Without Republicans lifting a finger to help, Obama left Trump one of the greatest economic recoveries in modern history. The U.S. created 156,000 jobs in December—the 75th straight month of job growth and the longest extended streak of employment growth since 1939—with an unemployment rate of 4.7%.
Fear Stoked by Trump’s ‘Alternative Facts’
With the recovery continuing, where’s all that “American carnage” coming from? It’s mostly fear stoked by Trump’s “alternative facts,” otherwise known as outright lies, that the economy’s still in free fall, murdering and raping immigrants are on the rampage and Obamacare is bankrupting America—when it’s actually providing 20 million Americans with previously unaffordable health care and cutting cost increases in half. Trump makes up continuing disasters to justify his inflammatory proposals to destroy America’s fundamental principle of equal treatment under the law regardless of race, religion or gender.

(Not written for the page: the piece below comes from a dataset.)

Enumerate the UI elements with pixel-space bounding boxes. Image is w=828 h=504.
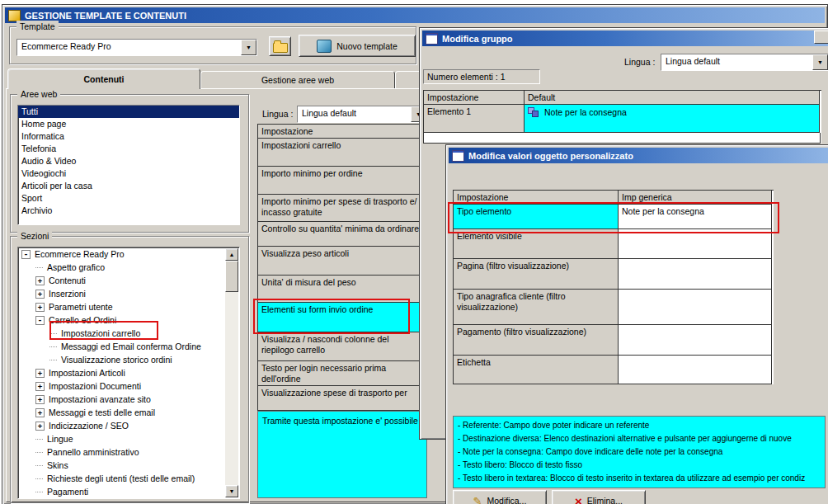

Then there’s this little inaugural declaration: “From this day forward, a new vision will govern our land. From this day forward, it’s going to be only America First! America First!” By that, of course, Trump meant white America. But “America First” also were code words. The America First Committee opposed U.S. entry into the war against Nazi Germany. In 1941, its spokesman, hero aviator Charles Lindbergh (who’d been honored by Adolf Hitler in Germany) gave a famous speech attacking Jews in control of the news media, radio and movie industries for promoting the war. Perhaps Trump’s neo-Nazi supporters have created a drinking game where they drink a shot every time their American president verbally returns their stiff-arm salutes in public.
It makes sense that women led the passionate demonstrations over the weekend to uphold American values. They’re under immediate threat of a U.S. Supreme Court reshaped by Trump to eliminate their constitutional right to make their own health care decisions regarding childbirth and, who knows with extremists, possibly even access to contraception.
The majority of men and women, Democrat and Republican, believe in America’s fundamental constitutional values. The shock of Trump has them joining the resistance now to fight for America over the next four years. The next vote will be the 2018 midterm elections—the first, positive opportunity for our democracy to restore rational checks and balances to our government.
Who knows? In four years, working people might even have an opportunity to elect a real populist president instead of a pretend populist billionaire whose Cabinet of fellow billionaires never met a working man or woman they didn’t try to exploit.